Als Machairi wieder zu ihnen trat, waren selbst die beiden, die sie nicht begleiten würden, blasser als gewöhnlich, und eine unheimliche Ernsthaftigkeit lag ihnen auf den Zügen. Noch einmal musterte der Messerdämon die beiden Mädchen genau. Ob er nach etwas Bestimmtem suchte? Es war schwer zu sagen, ob er es gefunden hatte, als er sich nach einem nervenaufreibenden Augenblick abwandte. »Wenn wir in drei Tagen nicht zurück sind, macht ihr euch auf den Weg zurück nach Kefa«, sagte er zu den beiden Cecilian, die das Glück hatten, nicht mit ihnen kommen zu müssen.
»Humbug, wenn ihr nach drei Tagen nicht zurück seid, kommen wir euch holen!« Entschieden funkelte die Faust ihn an. »Du glaubst doch nicht, dass ich ohne dich nach Kefa zurückkehre und dem Fürsten erkläre, dass du in der Unterwelt verloren gegangen bist, oder?« Trotzig wie ein Kind schob sie das Kinn vor.
»Ich gehe nicht verloren«, antwortete der Schatten scharf. Es war interessant, dass die Faust erneut so besorgt um Machairis Gesundheit schien, auch wenn der das nicht zu schätzen wusste.
»Das sagst du jetzt«, fauchte die Faust und man konnte ein Flackern von Angst darin hören.

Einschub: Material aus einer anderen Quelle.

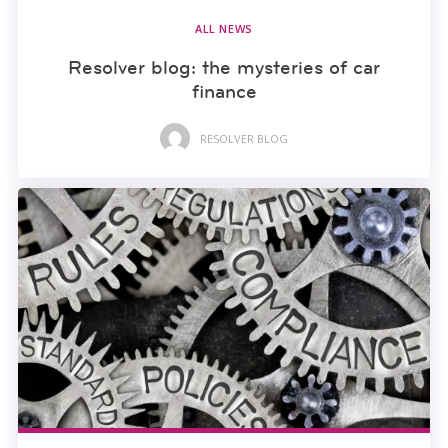
ALL NEWS
Resolver blog: the mysteries of car
finance
RESOLVER BLOG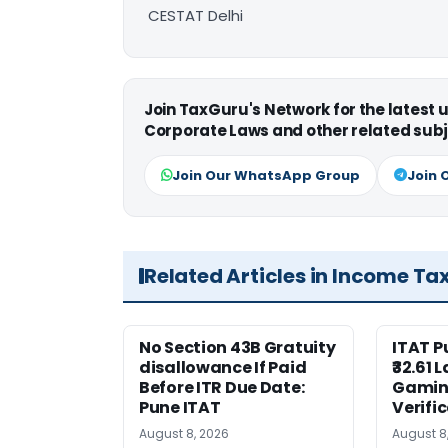
CESTAT Delhi
Join TaxGuru's Network for the latest
Corporate Laws and other related subj
Join Our WhatsApp Group
Join 
Related Articles in Income Ta
No Section 43B Gratuity
ITAT 
disallowance If Paid
₹32.61 
Before ITR Due Date:
Gaming
Pune ITAT
Verifi
August 8, 2026
August 8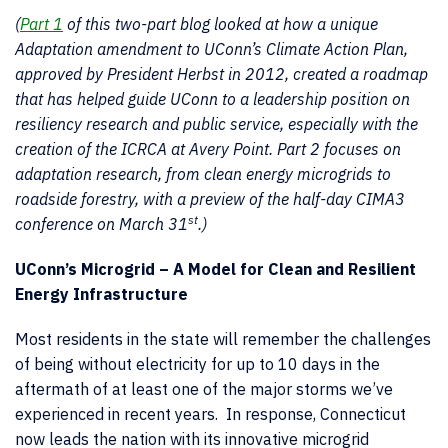
(
Part 1
of this two-part blog looked at how a unique
Adaptation amendment to UConn’s Climate Action Plan,
approved by President Herbst in 2012, created a roadmap
that has helped guide UConn to a leadership position on
resiliency research and public service, especially with the
creation of the ICRCA at Avery Point. Part 2 focuses on
adaptation research, from clean energy microgrids to
roadside forestry, with a preview of the half-day CIMA3
st
conference on March 31
.)
UConn’s Microgrid – A Model for Clean and Resilient
Energy Infrastructure
Most residents in the state will remember the challenges
of being without electricity for up to 10 days in the
aftermath of at least one of the major storms we’ve
experienced in recent years. In response, Connecticut
now leads the nation with its innovative microgrid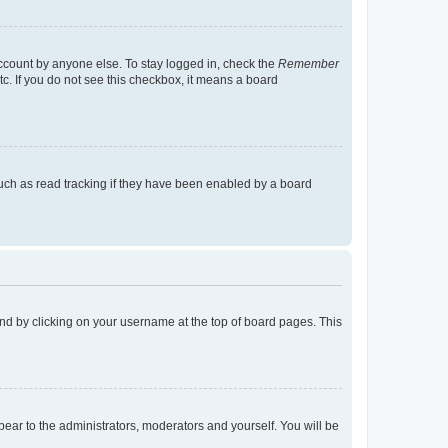
account by anyone else. To stay logged in, check the
Remember
tc. If you do not see this checkbox, it means a board
uch as read tracking if they have been enabled by a board
found by clicking on your username at the top of board pages. This
ppear to the administrators, moderators and yourself. You will be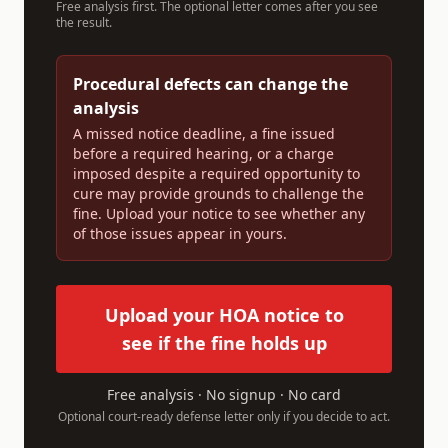
Free analysis first. The optional letter comes after you see
the result.
Procedural defects can change the
analysis
A missed notice deadline, a fine issued
before a required hearing, or a charge
imposed despite a required opportunity to
cure may provide grounds to challenge the
fine. Upload your notice to see whether any
of those issues appear in yours.
Upload your HOA notice to
see if the fine holds up
Free analysis · No signup · No card
Optional court-ready defense letter only if you decide to act.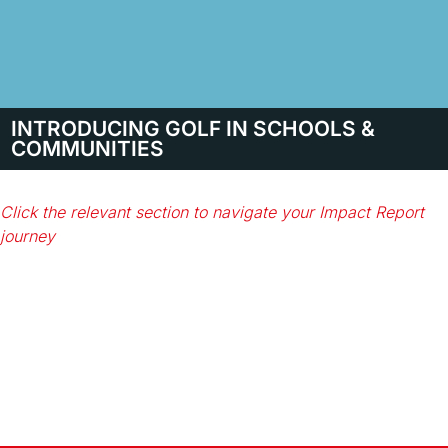
INTRODUCING GOLF IN SCHOOLS &
COMMUNITIES
Click the relevant section to navigate your Impact Report
journey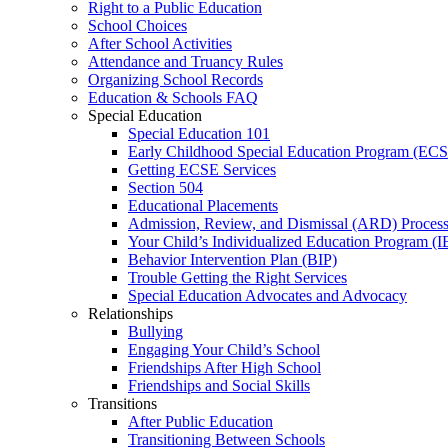
Right to a Public Education
School Choices
After School Activities
Attendance and Truancy Rules
Organizing School Records
Education & Schools FAQ
Special Education
Special Education 101
Early Childhood Special Education Program (EC
Getting ECSE Services
Section 504
Educational Placements
Admission, Review, and Dismissal (ARD) Proces
Your Child’s Individualized Education Program (I
Behavior Intervention Plan (BIP)
Trouble Getting the Right Services
Special Education Advocates and Advocacy
Relationships
Bullying
Engaging Your Child’s School
Friendships After High School
Friendships and Social Skills
Transitions
After Public Education
Transitioning Between Schools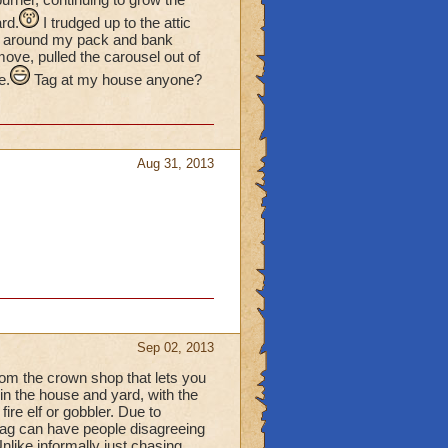
ard.
I trudged up to the attic
ved around my pack and bank
ove, pulled the carousel out of
e.
Tag at my house anyone?
Aug 31, 2013
Sep 02, 2013
from the crown shop that lets you
in the house and yard, with the
fire elf or gobbler. Due to
tag can have people disagreeing
like informally just chasing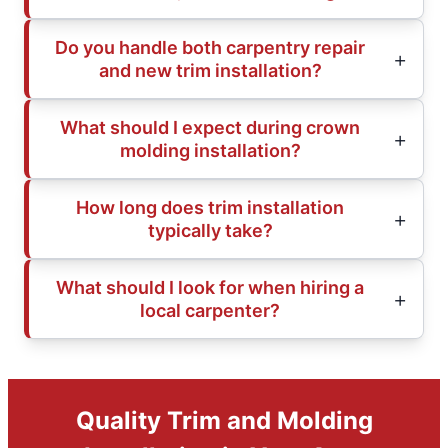
Do you handle both carpentry repair
and new trim installation?
What should I expect during crown
molding installation?
How long does trim installation
typically take?
What should I look for when hiring a
local carpenter?
Quality Trim and Molding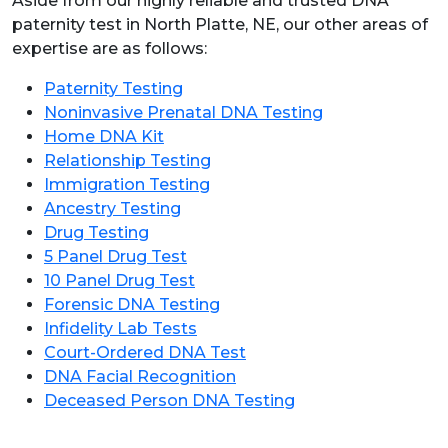
Aside from our highly reliable and trusted DNA
paternity test in North Platte, NE, our other areas of
expertise are as follows:
Paternity Testing
Noninvasive Prenatal DNA Testing
Home DNA Kit
Relationship Testing
Immigration Testing
Ancestry Testing
Drug Testing
5 Panel Drug Test
10 Panel Drug Test
Forensic DNA Testing
Infidelity Lab Tests
Court-Ordered DNA Test
DNA Facial Recognition
Deceased Person DNA Testing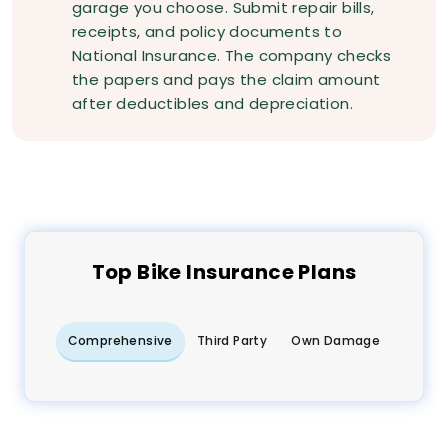
garage you choose. Submit repair bills,
receipts, and policy documents to
National Insurance. The company checks
the papers and pays the claim amount
after deductibles and depreciation.
Top
Bike
Insurance Plans
Comprehensive
Third Party
Own Damage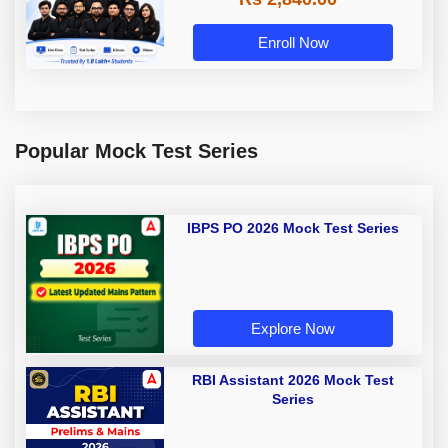
Enroll Now
Popular Mock Test Series
IBPS PO 2026 Mock Test Series
Explore Now
RBI Assistant 2026 Mock Test
Series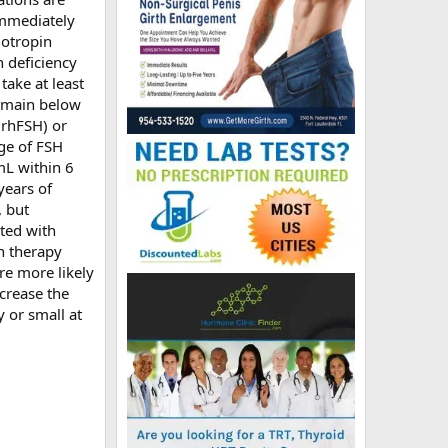
 immediately
dotropin
 deficiency
take at least
remain below
(rhFSH) or
ge of FSH
mL within 6
years of
 but
ated with
in therapy
re more likely
crease the
y or small at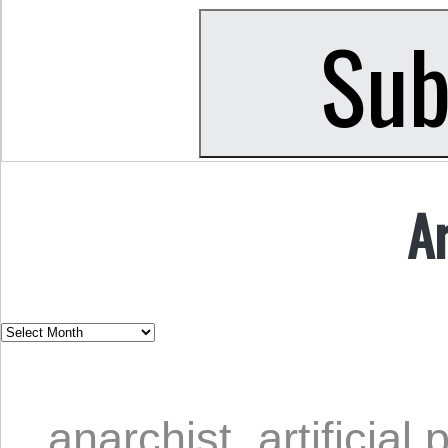
A
anarchist
,
artificial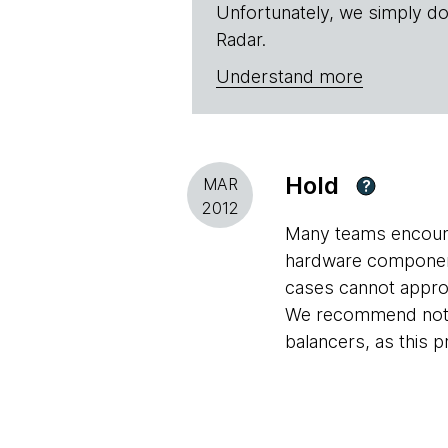
Unfortunately, we simply do
Radar.
Understand more
Hold
MAR
?
2012
Many teams encount
hardware component 
cases cannot approa
We recommend not bu
balancers, as this p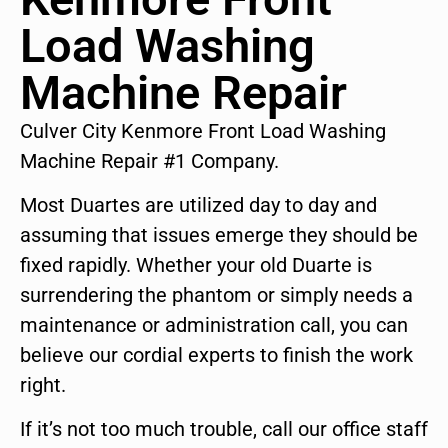
Load Washing
Machine Repair
Culver City Kenmore Front Load Washing
Machine Repair #1 Company.
Most Duartes are utilized day to day and
assuming that issues emerge they should be
fixed rapidly. Whether your old Duarte is
surrendering the phantom or simply needs a
maintenance or administration call, you can
believe our cordial experts to finish the work
right.
If it’s not too much trouble, call our office staff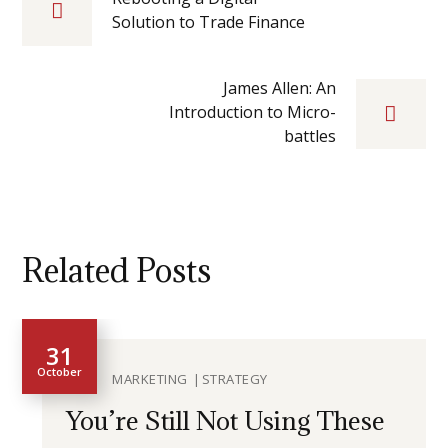
Solution to Trade Finance
James Allen: An
Introduction to Micro-
battles
Related Posts
31
October
MARKETING
STRATEGY
You’re Still Not Using These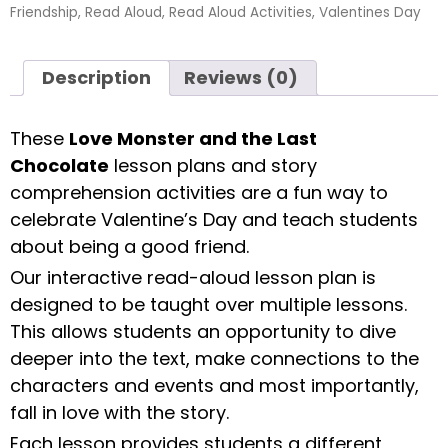
Friendship
,
Read Aloud
,
Read Aloud Activities
,
Valentines Day
Description
Reviews (0)
These
Love Monster and the Last
Chocolate
lesson plans and story
comprehension activities are a fun way to
celebrate Valentine’s Day and teach students
about being a good friend.
Our interactive read-aloud lesson plan is
designed to be taught over multiple lessons.
This allows students an opportunity to dive
deeper into the text, make connections to the
characters and events and most importantly,
fall in love with the story.
Each lesson provides students a different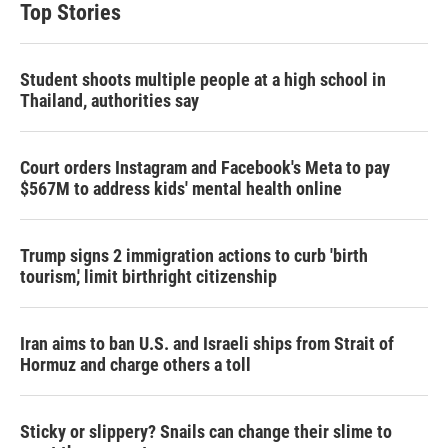
Top Stories
Student shoots multiple people at a high school in
Thailand, authorities say
Court orders Instagram and Facebook's Meta to pay
$567M to address kids' mental health online
Trump signs 2 immigration actions to curb 'birth
tourism,' limit birthright citizenship
Iran aims to ban U.S. and Israeli ships from Strait of
Hormuz and charge others a toll
Sticky or slippery? Snails can change their slime to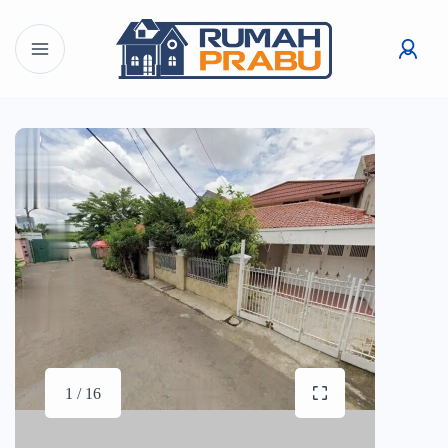
1 / 16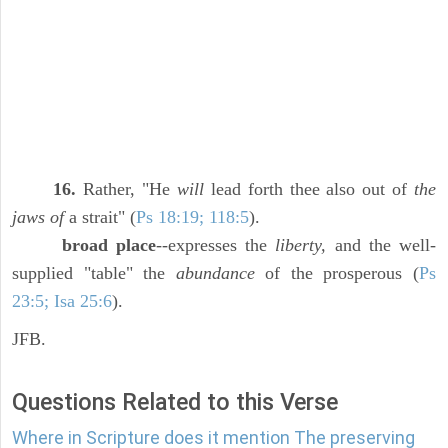
16.
Rather, "He
will
lead forth thee also out of
the
jaws of
a strait" (
Ps 18:19; 118:5
).
broad place
--expresses the
liberty,
and the well-
supplied "table" the
abundance
of the prosperous (
Ps
23:5; Isa 25:6
).
JFB.
Questions Related to this Verse
Where in Scripture does it mention The preserving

»Gina.« Die klare Stimme wurde noch eisiger und Koryphelia verfolgte die Situation etwas pikiert. »Du gehst nicht in die Unterwelt.« Der Befehl hatte so viel Nachdruck, dass mehr dahinterstecken musste als reines Prinzip. Vielleicht hatte er noch eine Aufgabe in Kefa für sie, wer wusste schon, wie weit ein Verbrecher wie er plante.
»Wehe, du kommst nicht zurück«, knurrte sie und die Prinzessin wunderte sich, ob das wirklich eine Zustimmung gewesen sein konnte. Was sie allerdings viel mehr beschäftigte, war die Aussage, dass sie drei Tage brauchen konnten, um zurückzukehren. Ohne echten Grund hatte sie geglaubt, dass sie vielleicht einen Tag fort sein mochten. Wie groß konnten die Hallen von Ebos‘ Reich schon sein, auch wenn zahlreiche gequälte Seelen dort unten vegetierten?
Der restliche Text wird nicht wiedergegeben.